Caché dans un rosier buisson, Narcisse,
chat persan adoré par la petite Léa, guettait un oiseau pour se faire les
griffes. On se moquait tant de lui à la maison ! C’était une peluche, un
chat juste bon pour remplacer une poupée ! Léa l’empoignait triomphalement
et le jetait sur le tapis, histoire de lui montrer qu’elle était la plus forte !
Et il l’aimait tant qu’il n’osait pas se servir de ses griffes à son encontre.
Il se contentait de remuer la queue et les oreilles en signe de mécontentement.
Cela n’impressionnait nullement Léa qui éclatait de rire.
C’est pourquoi, la mort dans l’âme, il
se résolut à sauter dans l’inconnu. Il écouta avec délices les appels angoissés
de toute la famille.

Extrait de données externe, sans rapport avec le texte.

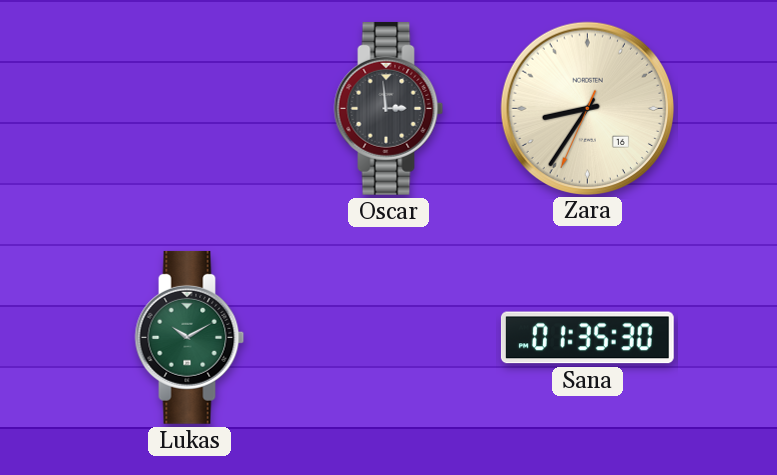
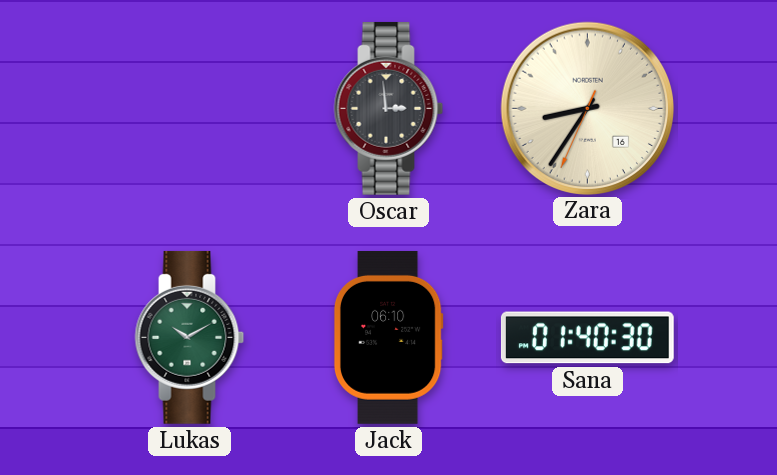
Jack: none -> 06:10
Sana: 01:35 -> 01:40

Mais la petite voix claire de Léa lui hérissait le poil et
l’incitait à persévérer. La vue d’un rouge gorge le réjouit. Il s’apprêtait à
le blesser mais une petite voix stoppa son élan.
« Narcisse, je suis ton ami. Épargne
moi et je te donnerai les moyens de revenir en vainqueur chez toi ». Se
demandant si le bel oiseau ne cherchait pas à gagner du temps pour mieux le
duper, Narcisse hésitait. Cependant la perspective d’un retour triomphal le
séduisit. Voulant en savoir plus, il réclama des indices mais l’oiseau resta
ferme. Qu’il le suive à distance respectable et il serait récompensé.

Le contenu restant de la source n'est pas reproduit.